Di Pietro e Occhetto, così, si erano visti recapitare una letterina di diffida da Andrea Zoppini, legale dell'Ulivo, che lamentava come nome e simbolo della creatura prodiana fossero stati utilizzati "illegittimamente e senza alcuna autorizzazione": la lista Di Pietro - Occhetto non era parte della coalizione e mancava il consenso degli aventi diritto. Rispose piccata la strana coppia (trovarono "inconcepibile" che, nel mezzo della "politica guerrafondaia del centrodestra" in Iraq, i partiti del centrosinistra perdessero tempo ed energie "tramite avvocato e con minacce di azioni legali" in "tante inutili polemiche e distinzioni di lana caprina") e replicò ancora più piccato il gruppo di Uniti nell'Ulivo, infastidito perché quella lettera doveva restare privata e quella polemica sembrava fatta apposta per fare danni.
Alle elezioni comunque ci si era arrivati e, almeno all'inizio, la strada era parsa in discesa. I primi exit poll erano stati molto favorevoli, al punto da far gongolare Occhetto: "se il dato che ci riguarda venisse confermato saremmo la seconda lista dell'Ulivo e potremmo liberare Prodi dalla gabbia in cui si è messo per dar vita tutti insieme al vero, grande Ulivo". Alla fine, però, arrivò solo il 2,14%, non malissimo, ma meno di Rifondazione comunista, Verdi e Comunisti italiani: abbastanza, comunque, per eleggere a Strasburgo Antonio Di Pietro e - al posto di Occhetto, che aveva rinunciato - il giornalista Giulietto Chiesa.
Qualcosa di buono c'era, eppure quella vicenda ha strascichi sgradevoli ancora oggi. Giusto quattro giorni fa Repubblica.it dava notizia di un decreto ingiuntivo emesso dal Tribunale di Roma su istanza proprio di Giulietto Chiesa: lì si chiederebbe ad Antonio Di Pietro di pagare 2 milioni e 694mila euro - se si è ben capito - all'associazione "Cantiere per il bene comune", fondata nel 2005 - tra gli altri - da Occhetto e Chiesa. Quel soggetto, a detta della difesa di Chiesa, sarebbe il "successore" giuridico dei "Riformatori per l'Ulivo", il gruppo costituito all'inizio del 2004 da Occhetto, Chiesa e altri e che, alleandosi con l’Idv, avrebbe permesso la presentazione delle liste della "Società civile" alle europee del 2004.
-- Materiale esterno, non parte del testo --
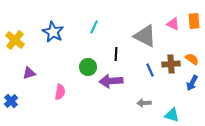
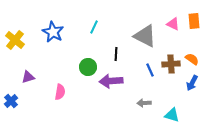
purple triangle: moved 1 px left, 4 px down
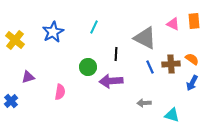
blue star: rotated 15 degrees clockwise
gray triangle: moved 2 px down
blue line: moved 3 px up
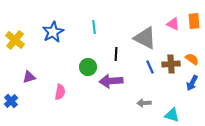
cyan line: rotated 32 degrees counterclockwise
purple triangle: moved 1 px right
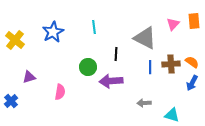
pink triangle: rotated 48 degrees clockwise
orange semicircle: moved 3 px down
blue line: rotated 24 degrees clockwise
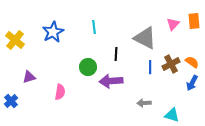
brown cross: rotated 24 degrees counterclockwise
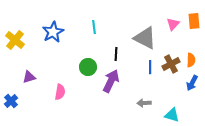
orange semicircle: moved 1 px left, 2 px up; rotated 56 degrees clockwise
purple arrow: rotated 120 degrees clockwise
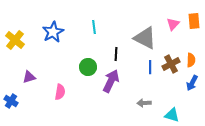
blue cross: rotated 16 degrees counterclockwise
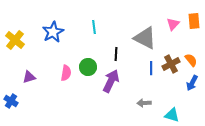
orange semicircle: rotated 40 degrees counterclockwise
blue line: moved 1 px right, 1 px down
pink semicircle: moved 6 px right, 19 px up
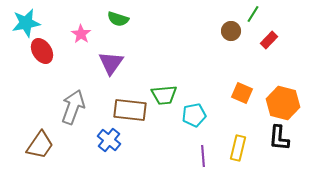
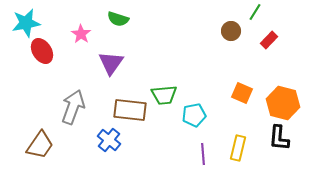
green line: moved 2 px right, 2 px up
purple line: moved 2 px up
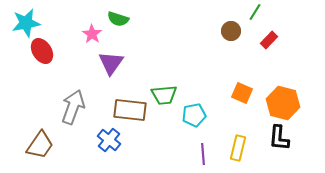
pink star: moved 11 px right
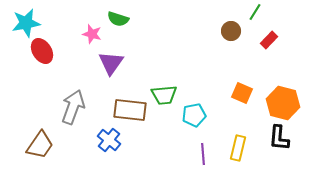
pink star: rotated 18 degrees counterclockwise
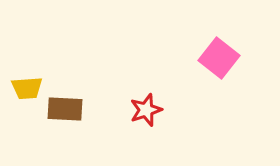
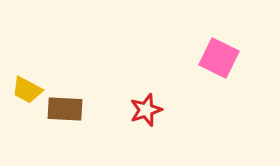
pink square: rotated 12 degrees counterclockwise
yellow trapezoid: moved 2 px down; rotated 32 degrees clockwise
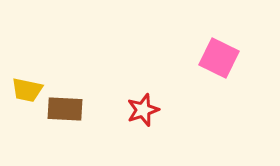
yellow trapezoid: rotated 16 degrees counterclockwise
red star: moved 3 px left
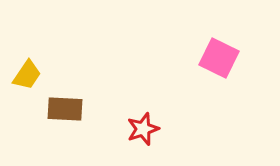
yellow trapezoid: moved 15 px up; rotated 68 degrees counterclockwise
red star: moved 19 px down
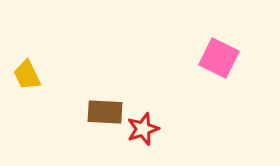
yellow trapezoid: rotated 120 degrees clockwise
brown rectangle: moved 40 px right, 3 px down
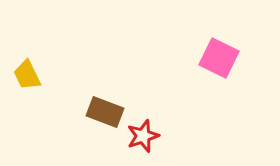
brown rectangle: rotated 18 degrees clockwise
red star: moved 7 px down
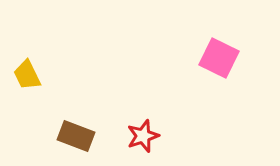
brown rectangle: moved 29 px left, 24 px down
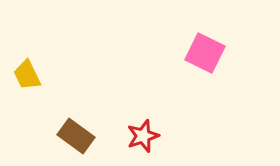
pink square: moved 14 px left, 5 px up
brown rectangle: rotated 15 degrees clockwise
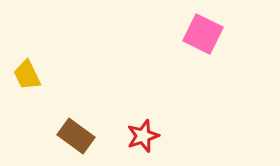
pink square: moved 2 px left, 19 px up
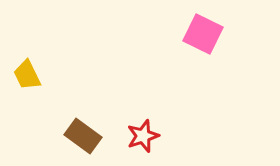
brown rectangle: moved 7 px right
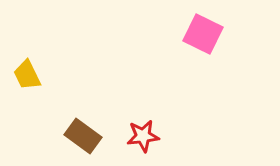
red star: rotated 12 degrees clockwise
Proprio in ragione di quell'alleanza (e dell'elezione di uno dei due europarlamentari), già all'epoca sarebbe stata chiesta la metà dei rimborsi elettorali spettanti alla lista Di Pietro - Occhetto, soldi che l'ex pubblico ministero non ha mai ritenuto di dover versare, sostenendo tra l'altro che le spese della campagna elettorale fossero state sostenute interamente dall'Idv. Il decreto ingiuntivo di cui si diceva - cui certamente Di Pietro farà opposizione entro i 40 giorni di rito - è solo l'atto più recente (e non certo l'ultimo) di una vicenda lunga oltre un decennio: basta fare qualche ricerca in rete per scoprire che episodi simili si sono ripetuti più volte (soprattutto a partire dal 2010, ma anche prima), hanno interessato pure la magistratura penale e hanno visto chiamare in causa persino l'amministrazione della Camera dei Deputati.
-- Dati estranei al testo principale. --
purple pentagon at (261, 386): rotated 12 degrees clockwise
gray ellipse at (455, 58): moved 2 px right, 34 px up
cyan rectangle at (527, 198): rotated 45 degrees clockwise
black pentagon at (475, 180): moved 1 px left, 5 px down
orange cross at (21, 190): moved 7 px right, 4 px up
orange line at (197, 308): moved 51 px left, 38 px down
Già, perché Francesco Paola, avvocato di Chiesa, si è lamentato, tra l'altro, del fatto che i rimborsi elettorali spettanti al partito Italia dei Valori sarebbero stati in realtà incassati - a suo dire - da un'associazione omonima, ma distinta, di cui sarebbero stati soci Di Pietro, la moglie Susanna Mazzoleni e Silvana Mura come tesoriera: un'associazione che, sempre secondo la ricostruzione di Chiesa e Paola, non avrebbe avuto alcun titolo per ricevere quel denaro, che avrebbe invece permesso al gruppo di Chiesa di proseguire la propria attività politica con più risorse.
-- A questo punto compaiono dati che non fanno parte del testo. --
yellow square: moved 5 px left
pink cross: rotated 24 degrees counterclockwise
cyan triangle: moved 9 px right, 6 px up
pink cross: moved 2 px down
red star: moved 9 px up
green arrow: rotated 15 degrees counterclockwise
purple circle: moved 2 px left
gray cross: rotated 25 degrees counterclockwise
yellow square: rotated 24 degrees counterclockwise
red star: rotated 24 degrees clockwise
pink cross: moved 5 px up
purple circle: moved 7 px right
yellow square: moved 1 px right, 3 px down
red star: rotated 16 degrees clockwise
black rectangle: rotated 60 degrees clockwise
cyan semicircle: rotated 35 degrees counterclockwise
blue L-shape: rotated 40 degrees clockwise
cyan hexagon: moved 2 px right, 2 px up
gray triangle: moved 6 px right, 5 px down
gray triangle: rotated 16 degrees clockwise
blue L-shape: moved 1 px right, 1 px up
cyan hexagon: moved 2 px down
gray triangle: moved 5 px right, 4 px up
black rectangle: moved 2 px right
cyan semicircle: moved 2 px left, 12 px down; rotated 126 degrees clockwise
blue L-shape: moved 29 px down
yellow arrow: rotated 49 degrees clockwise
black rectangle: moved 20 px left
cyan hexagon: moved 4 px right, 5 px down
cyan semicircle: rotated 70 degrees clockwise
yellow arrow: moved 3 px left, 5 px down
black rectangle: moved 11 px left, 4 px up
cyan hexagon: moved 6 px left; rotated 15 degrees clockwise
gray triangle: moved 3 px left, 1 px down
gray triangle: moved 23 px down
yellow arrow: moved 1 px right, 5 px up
Per parte sua, in una nota, Di Pietro ha categoricamente smentito tutte le pretese di Chiesa, così come in passato (soprattutto nel 2010 e nel 2014) aveva nettamente smentito che esistesse un'associazione "parallela" al partito Italia dei Valori. In più, oggi come allora, l'ex magistrato ha mostrato due documenti relativi alle elezioni europee del 2004: si tratta dei moduli firmati da Chiesa e Occhetto - con tanto di autenticazione notarile - all'atto dell'accettazione della candidatura, con cui costoro riconoscevano, tra l'altro, che "compete[va] all'Italia dei Valori il diritto a richiedere e usufruire dei rimborsi" elettorali. Come a dire che Di Pietro al gruppo di Occhetto e Chiesa non doveva proprio nulla.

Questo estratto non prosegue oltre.